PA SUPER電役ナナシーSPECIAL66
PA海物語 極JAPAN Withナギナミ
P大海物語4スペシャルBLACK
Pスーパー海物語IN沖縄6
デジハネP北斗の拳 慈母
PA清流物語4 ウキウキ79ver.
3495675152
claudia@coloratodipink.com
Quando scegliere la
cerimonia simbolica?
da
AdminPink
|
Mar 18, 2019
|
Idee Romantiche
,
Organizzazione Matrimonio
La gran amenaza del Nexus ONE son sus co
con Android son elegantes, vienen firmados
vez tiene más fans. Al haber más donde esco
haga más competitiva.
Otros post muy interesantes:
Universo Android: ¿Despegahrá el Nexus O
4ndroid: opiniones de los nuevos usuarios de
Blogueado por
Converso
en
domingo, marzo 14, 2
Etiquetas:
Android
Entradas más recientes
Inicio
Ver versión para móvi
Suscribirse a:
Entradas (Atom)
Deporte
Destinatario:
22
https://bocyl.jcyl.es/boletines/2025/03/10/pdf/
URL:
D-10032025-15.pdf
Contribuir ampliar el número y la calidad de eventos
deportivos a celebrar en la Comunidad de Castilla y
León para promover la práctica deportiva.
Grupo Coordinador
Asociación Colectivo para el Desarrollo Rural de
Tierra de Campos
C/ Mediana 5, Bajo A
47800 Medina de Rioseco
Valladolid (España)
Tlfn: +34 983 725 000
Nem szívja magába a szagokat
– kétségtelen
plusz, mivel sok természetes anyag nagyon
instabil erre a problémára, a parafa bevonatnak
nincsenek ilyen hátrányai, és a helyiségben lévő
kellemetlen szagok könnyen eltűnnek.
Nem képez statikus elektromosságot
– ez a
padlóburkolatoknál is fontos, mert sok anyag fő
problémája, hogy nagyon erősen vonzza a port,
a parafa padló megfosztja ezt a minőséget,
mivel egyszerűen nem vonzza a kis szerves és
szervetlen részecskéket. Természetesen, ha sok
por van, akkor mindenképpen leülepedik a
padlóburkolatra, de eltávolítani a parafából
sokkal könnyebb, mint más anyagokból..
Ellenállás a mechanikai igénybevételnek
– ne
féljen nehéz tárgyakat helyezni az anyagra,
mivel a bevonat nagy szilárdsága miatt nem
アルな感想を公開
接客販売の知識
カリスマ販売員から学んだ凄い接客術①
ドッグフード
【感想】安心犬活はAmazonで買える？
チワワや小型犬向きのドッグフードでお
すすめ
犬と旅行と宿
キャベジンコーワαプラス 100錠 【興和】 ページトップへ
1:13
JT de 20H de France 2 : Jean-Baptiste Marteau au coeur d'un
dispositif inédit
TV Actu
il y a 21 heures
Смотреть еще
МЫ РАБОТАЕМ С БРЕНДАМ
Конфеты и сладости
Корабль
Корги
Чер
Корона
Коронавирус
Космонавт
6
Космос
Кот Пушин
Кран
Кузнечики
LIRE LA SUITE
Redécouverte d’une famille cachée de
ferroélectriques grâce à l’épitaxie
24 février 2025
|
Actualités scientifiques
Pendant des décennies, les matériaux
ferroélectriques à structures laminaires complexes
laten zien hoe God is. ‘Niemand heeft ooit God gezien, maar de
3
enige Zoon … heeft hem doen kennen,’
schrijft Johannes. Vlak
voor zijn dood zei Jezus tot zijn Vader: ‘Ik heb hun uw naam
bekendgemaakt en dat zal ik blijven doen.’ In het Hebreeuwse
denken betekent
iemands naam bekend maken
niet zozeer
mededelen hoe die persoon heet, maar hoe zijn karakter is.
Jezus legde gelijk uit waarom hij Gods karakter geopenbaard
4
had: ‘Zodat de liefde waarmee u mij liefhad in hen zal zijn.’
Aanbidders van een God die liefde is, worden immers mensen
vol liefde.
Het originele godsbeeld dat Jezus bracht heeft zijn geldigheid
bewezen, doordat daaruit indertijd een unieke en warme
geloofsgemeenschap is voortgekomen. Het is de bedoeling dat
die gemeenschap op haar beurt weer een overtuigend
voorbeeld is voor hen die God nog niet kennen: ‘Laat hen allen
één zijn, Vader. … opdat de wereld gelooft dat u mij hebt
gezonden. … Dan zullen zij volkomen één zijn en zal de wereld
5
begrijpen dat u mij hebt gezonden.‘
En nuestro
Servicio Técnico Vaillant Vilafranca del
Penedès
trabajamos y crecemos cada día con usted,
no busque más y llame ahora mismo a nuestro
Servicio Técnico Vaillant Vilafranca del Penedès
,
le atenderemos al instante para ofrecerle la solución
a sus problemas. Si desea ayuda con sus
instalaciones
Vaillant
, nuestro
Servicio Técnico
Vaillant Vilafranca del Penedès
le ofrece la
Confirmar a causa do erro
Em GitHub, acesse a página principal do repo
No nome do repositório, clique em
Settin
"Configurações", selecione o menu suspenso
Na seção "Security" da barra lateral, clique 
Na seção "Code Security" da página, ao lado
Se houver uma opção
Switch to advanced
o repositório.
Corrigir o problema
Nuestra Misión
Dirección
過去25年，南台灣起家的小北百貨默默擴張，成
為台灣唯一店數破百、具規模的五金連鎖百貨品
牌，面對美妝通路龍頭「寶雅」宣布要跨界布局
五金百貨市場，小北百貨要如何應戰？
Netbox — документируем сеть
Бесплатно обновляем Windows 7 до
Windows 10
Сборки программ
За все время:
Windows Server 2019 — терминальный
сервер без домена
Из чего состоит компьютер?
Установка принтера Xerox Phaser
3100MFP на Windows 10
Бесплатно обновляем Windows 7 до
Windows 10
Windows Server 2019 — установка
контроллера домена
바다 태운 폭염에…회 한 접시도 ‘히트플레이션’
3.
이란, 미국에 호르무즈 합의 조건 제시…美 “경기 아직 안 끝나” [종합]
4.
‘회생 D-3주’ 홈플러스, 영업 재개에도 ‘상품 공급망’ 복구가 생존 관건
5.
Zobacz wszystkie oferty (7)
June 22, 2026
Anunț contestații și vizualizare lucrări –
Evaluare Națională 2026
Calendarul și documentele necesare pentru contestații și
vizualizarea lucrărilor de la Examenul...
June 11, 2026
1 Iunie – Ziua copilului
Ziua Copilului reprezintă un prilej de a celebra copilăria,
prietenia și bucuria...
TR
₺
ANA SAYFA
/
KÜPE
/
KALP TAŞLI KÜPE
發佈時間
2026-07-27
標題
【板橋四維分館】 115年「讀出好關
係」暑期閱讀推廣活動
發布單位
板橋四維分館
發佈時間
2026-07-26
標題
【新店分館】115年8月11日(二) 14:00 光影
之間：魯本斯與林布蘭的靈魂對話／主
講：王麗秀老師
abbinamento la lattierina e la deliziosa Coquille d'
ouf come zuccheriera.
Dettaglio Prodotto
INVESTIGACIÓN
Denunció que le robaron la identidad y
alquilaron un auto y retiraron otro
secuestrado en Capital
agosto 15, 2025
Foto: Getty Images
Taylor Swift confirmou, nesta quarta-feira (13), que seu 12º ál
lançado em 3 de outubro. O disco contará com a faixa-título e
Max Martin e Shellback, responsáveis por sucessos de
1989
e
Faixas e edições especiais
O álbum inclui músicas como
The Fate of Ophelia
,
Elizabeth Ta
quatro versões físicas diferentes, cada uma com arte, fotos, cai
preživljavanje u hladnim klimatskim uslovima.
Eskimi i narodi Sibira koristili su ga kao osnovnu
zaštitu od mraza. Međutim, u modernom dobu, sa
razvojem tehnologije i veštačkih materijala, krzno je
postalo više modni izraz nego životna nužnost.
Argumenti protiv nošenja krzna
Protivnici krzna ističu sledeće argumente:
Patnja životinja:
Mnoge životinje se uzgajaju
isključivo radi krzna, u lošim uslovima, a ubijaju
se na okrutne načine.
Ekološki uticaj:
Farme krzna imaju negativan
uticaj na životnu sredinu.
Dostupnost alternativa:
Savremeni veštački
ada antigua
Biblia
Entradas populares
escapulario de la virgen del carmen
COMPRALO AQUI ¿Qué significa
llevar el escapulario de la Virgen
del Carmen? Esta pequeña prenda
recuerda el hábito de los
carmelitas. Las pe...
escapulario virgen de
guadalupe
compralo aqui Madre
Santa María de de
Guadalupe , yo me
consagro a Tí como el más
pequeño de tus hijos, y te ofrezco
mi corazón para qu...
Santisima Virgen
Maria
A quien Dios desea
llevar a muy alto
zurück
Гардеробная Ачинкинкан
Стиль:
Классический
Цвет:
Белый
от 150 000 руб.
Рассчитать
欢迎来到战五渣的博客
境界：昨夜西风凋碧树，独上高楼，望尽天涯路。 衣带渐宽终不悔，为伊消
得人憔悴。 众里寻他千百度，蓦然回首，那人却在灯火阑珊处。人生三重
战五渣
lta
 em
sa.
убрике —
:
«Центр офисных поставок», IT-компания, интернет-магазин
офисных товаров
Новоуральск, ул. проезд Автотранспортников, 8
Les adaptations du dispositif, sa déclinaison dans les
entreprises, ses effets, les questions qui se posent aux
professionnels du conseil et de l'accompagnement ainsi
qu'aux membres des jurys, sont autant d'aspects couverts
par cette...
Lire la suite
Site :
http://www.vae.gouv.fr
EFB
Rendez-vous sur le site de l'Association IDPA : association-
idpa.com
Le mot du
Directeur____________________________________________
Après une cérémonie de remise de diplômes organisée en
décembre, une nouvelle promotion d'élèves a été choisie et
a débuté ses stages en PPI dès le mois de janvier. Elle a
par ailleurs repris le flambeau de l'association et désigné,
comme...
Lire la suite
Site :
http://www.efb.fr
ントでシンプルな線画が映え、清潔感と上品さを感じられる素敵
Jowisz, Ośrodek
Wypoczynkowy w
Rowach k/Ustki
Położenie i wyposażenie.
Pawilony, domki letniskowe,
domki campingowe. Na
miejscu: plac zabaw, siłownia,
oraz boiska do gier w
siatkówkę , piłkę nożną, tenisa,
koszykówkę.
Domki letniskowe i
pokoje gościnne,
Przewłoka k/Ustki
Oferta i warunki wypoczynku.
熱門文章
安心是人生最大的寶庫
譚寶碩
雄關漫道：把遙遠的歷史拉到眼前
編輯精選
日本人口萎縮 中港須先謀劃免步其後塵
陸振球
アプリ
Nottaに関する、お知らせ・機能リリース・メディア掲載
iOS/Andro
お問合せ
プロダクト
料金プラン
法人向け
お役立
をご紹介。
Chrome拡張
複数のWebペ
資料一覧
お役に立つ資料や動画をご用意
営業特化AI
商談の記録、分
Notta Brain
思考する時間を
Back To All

■ **What you need to do**
Across the material, report every line that has the word "Penedès".

■ **Output**
Penedès
Servicio Técnico Vaillant Vilafranca del Penedès
Vaillant Vilafranca del Penedès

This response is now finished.